UNC Center for Endometriosis
What is endometriosis?
This disease develops when endometrium, the normal lining tissue of the uterus that provides menstrual flow, spills out through the uterine (fallopian) tubes during menstruation, and attaches to the organ of the pelvis and abdomen. Implants of endometriosis may settle on the ovaries, deep in the pelvis near the rectum, or on the uterus, bladder, bowels, appendix, and the walls of the pelvis.
The most common symptoms are progressively more painful periods, pain during sexual intercourse, pain with bowel movements, and sometimes, pain in the lower abdomen and pelvis for many days of the month. The diagnosis of this disease is usually made by the history and physical examination. We feel, when endometriosis is suspected, it makes sense to treat with the less difficult hormonal (i.e. birth control pills) and pain medications first.
If these treatments are not successful, it is important to then confirm the diagnosis by doing a laparoscopy and treat the disease surgically at the same time. After surgery, often similar hormonal treatments are continued. Evidence supports a combination of medical and surgical therapy for women with symptoms of endometriosis.
Which has the best surgical results: fulguration (burning the disease) vs excision (cutting it out)?
Many experts around the country feel that excision results in better pain outcomes than cauterizing the tissue with electricity or the laser. When you excise the disease, you are ‘cutting it out’ and are able to remove disease below the surface that contributes to pain or endometriosis recurrence. With the proper level of experience, this can be done safely even if the disease is very near vital structures such as blood vessels or the ureters. At UNC we specialize in the excision of endometriosis.

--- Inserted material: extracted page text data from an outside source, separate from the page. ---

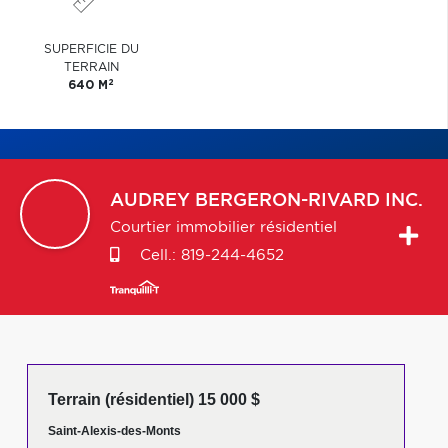
SUPERFICIE DU
TERRAIN
2
640 M
AUDREY
BERGERON-RIVARD INC.
Courtier immobilier résidentiel
Cell.:
819-244-4652
Terrain (résidentiel) 15 000 $
Saint-Alexis-des-Monts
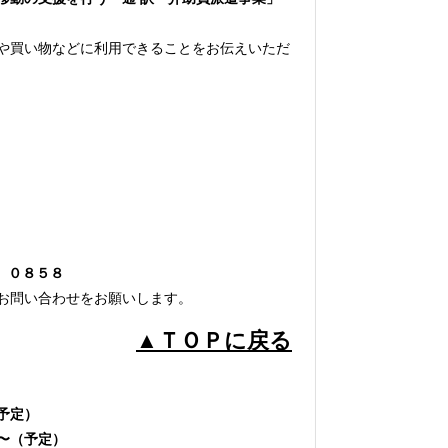
や買い物などに利用できることをお伝えいただ
1）０８５８
お問い合わせをお願いします。
▲ＴＯＰに戻る
予定）
〜（予定）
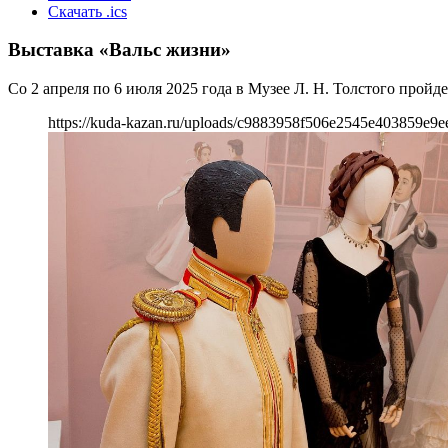
Скачать .ics
Выставка «Вальс жизни»
Со 2 апреля по 6 июля 2025 года в Музее Л. Н. Толстого пройд
https://kuda-kazan.ru/uploads/c9883958f506e2545e403859e9e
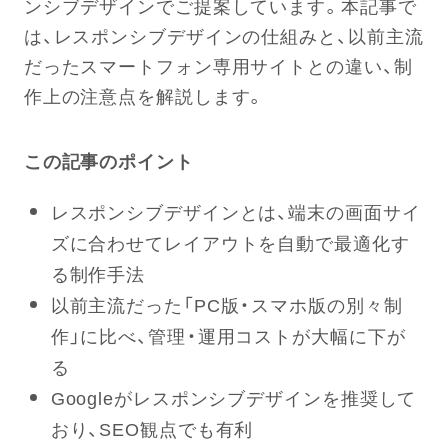
ンシブデザインでご提案しています。本記事で
は、レスポンシブデザインの仕組みと、以前主流
だったスマートフォン専用サイトとの違い、制
作上の注意点を解説します。
この記事のポイント
レスポンシブデザインとは、端末の画面サイ
ズに合わせてレイアウトを自動で最適化す
る制作手法
以前主流だった「PC版・スマホ版の別々制
作」に比べ、管理・運用コストが大幅に下が
る
Googleがレスポンシブデザインを推奨して
おり、SEO観点でも有利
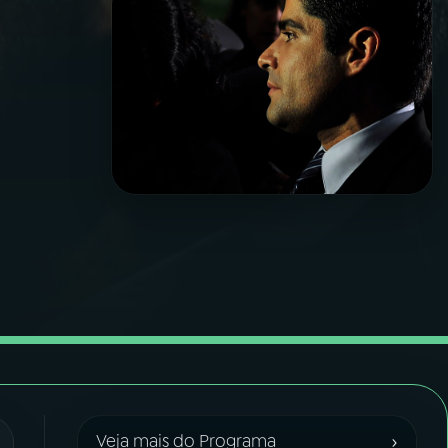
›
Veja mais do Programa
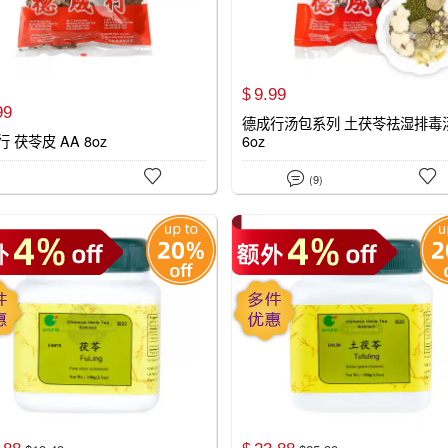
9.
99
$
99
德成行汤包系列 土茯苓祛湿排毒
 茯苓皮 AA 8oz
6oz



(9)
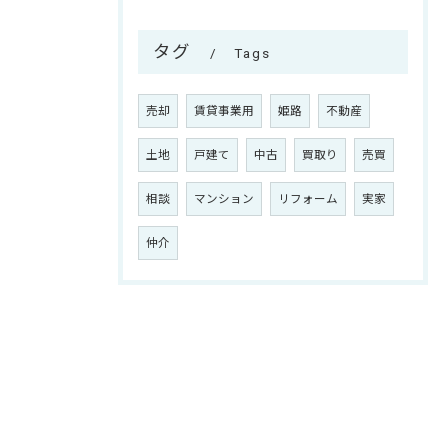
タグ
Tags
売却
賃貸事業用
姫路
不動産
土地
戸建て
中古
買取り
売買
相談
マンション
リフォーム
実家
仲介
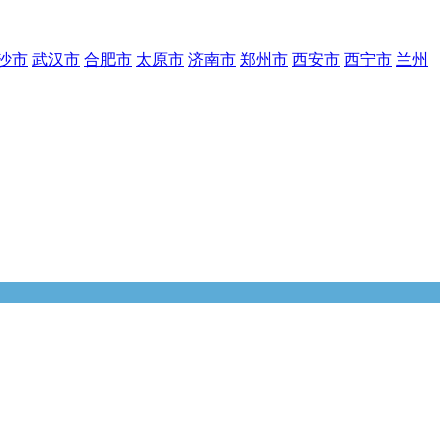
沙市
武汉市
合肥市
太原市
济南市
郑州市
西安市
西宁市
兰州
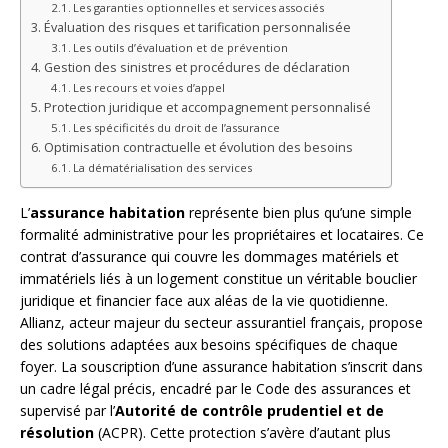
Les garanties optionnelles et services associés
Évaluation des risques et tarification personnalisée
Les outils d’évaluation et de prévention
Gestion des sinistres et procédures de déclaration
Les recours et voies d’appel
Protection juridique et accompagnement personnalisé
Les spécificités du droit de l’assurance
Optimisation contractuelle et évolution des besoins
La dématérialisation des services
L’
assurance habitation
représente bien plus qu’une simple
formalité administrative pour les propriétaires et locataires. Ce
contrat d’assurance qui couvre les dommages matériels et
immatériels liés à un logement constitue un véritable bouclier
juridique et financier face aux aléas de la vie quotidienne.
Allianz, acteur majeur du secteur assurantiel français, propose
des solutions adaptées aux besoins spécifiques de chaque
foyer. La souscription d’une assurance habitation s’inscrit dans
un cadre légal précis, encadré par le Code des assurances et
supervisé par l’
Autorité de contrôle prudentiel et de
résolution
(ACPR). Cette protection s’avère d’autant plus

What about advanced disease (stage 3 and 4) on the ovaries and disease on the bowels?
Over the past ten years, we have developed significant experience (over 1,000 cases) treating advanced stages of the disease laparoscopically. We have performed many surgeries with the goal of preserving fertility, and also many involving the definitive surgery of hysterectomy and removal of both ovaries. We often use a combined approach with gynecologic oncology or colorectal surgery to remove advanced endometriosis that has invaded the rectum. The safety of this procedure is equivalent to that of the same surgery done through a large open incision, and the recovery is far easier when it can be done laparoscopically.
For many women with endometriosis, the goal of treatment is to preserve fertility as well as relieve pain. For this reason, we work closely with members of the Division of Reproductive Endocrinology and Infertility, if necessary, to accomplish both goals. We often perform resection of advanced disease with the goal of ‘removing disease, not organs’ so that women can preserve fertility, even in cases of advanced disease.
What about chronic pain with mild endometriosis?
In many cases, endometriosis can be present without any symptoms at all. So when endometriosis is found in someone with pain, the physician still needs to make a careful judgement about just how much of the pain is due to the disease. We see many women referred for pain evaluation who have had extensive treatments for the endometriosis, but with little benefit. In many instances, rather than escalating the treatment into more involved surgery or more intensive medical therapies we carefully evaluate other potential sources of pain. For example, we often find that women who have been battling endometriosis for years develop sensitivity in surrounding organs, such as the bladder and bowels, as well as uncomfortable spasms of the pelvic floor muscles. In these instances, it is important to treat these other problem areas as well as treat the endometriosis. In addition to endometriosis we also specialize in the diagnosis and treatment of other causes for chronic pelvic pain.
What about the currently popular practice of using a GnRH agonist (e.g. Lupron) without doing a laparoscopy first?
This has become common practice since the publication of a study by the drug’s manufacturer several years ago. The study showed that 82% of women with pelvic pain that had not responded to milder pain medications or antibiotics were shown to have endometriosis. When Lupron was given and the ovaries temporarily shut off, pain improved. However, pain was also reduced in the women who did not have endometriosis. This happens because hormones made by the ovaries influence pain perception. Therefore, when pain gets better after Lupron is given, it does not necessarily mean that the pain is due to endometriosis. Failure to understand this leads to incorrect diagnosis in at least 25% of cases. In addition, some forms of endometriosis do not respond to this drug. Its expense and high level of side effects (e.g. rapid loss of bone calcium) also make it a drug to be used with caution. Our experience is that using the drug before doing a laparoscopy most often delays, but does not eliminate, the ultimate need for laparoscopy.
When the pain from endometriosis doesn’t go away with Lupron, what does that mean?
It usually means one of two things:
There may be components of the pain that are not related directly to the endometriosis, such as muscular pain in the pelvic floor muscles, bladder or bowel related pain, or nerve pain that has developed in the body wall and other muscular structures during the course of the illness; or
There is invasive, nodular endometriosis that doesn’t respond well to hormonal therapy, but is best treated with advanced laparoscopic surgery. When we do a laparoscopy to treat endometriosis, we most often excise (cut out) the areas of disease.